Per Deadline, this weekend’s box office results are in, and they’re quite unexpected. There were two new big-release movies in theaters this weekend: the Shawn Mendes family musical Lyle, Lyle, Crocodileand the David O. Russell ensemble piece Amsterdam – but those movies made it to #2 and #3 respectively, beaten by Smile, which took in $17.6 million in its second weekend. This is only a 22% drop from its opening weekend of $22 million, an astonishingly low dip for a new release horror film that Smile the best second week for a horror movie since Jordan Peele’s hit Out in 2017.
How horror helps save the bleak cash register of 2022
The box office in 2022, with the first full batch of new releases since the start of the COVID-19 pandemic, was a notoriously up-and-down affair. The year opened with the continuation of Spider-Man: No Way Home‘s record-breaking run and marked by strong profits for many franchise projects, including: Top Gun: Maverick, which was released on May 27 and has brought in $1.48 billion to date, becoming the fifth highest-grossing domestic film of all time. Other than those phenomenal successes, the box office in general has entered a period of continued slowdown, particularly in September, when there was a lack of new films with wide release that allowed for Top Gun to climb back to No. 1 on the Labor Day weekend.
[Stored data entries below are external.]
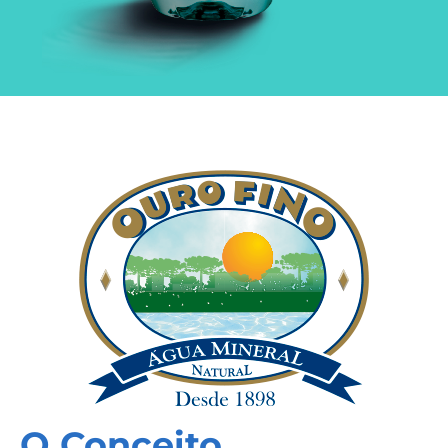
O Conceito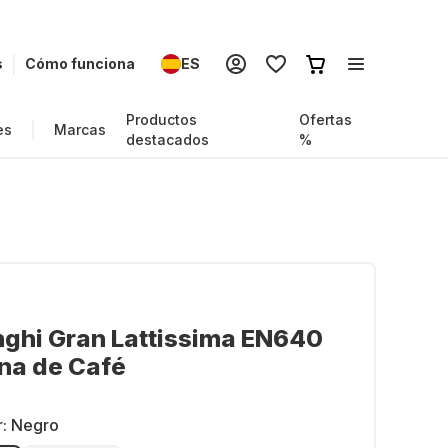
s
Cómo funciona
ES
Productos
Ofertas
es
Marcas
destacados
%
ghi Gran Lattissima EN640
na de Café
r:
Negro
The only exception to this rule seems to be horror, which has been shown particularly strongly throughout the year. Starting with the success of Paramount’s slasher sequel scream in January, the genre has topped the weekend charts 6 times so far this year, largely with original titles like no, The invitation, Barbarianand Smile. Coming weekend release of David Gordon Green’s trilogy capper Halloween ends will also more or less certainly dominate the weekend, proving that the genre – which can be produced cheaply with little to no star power and can still be a draw if it has a strong hook, as several of these films have proven – may well be the key to resuscitating the cash register after an extremely troubling year.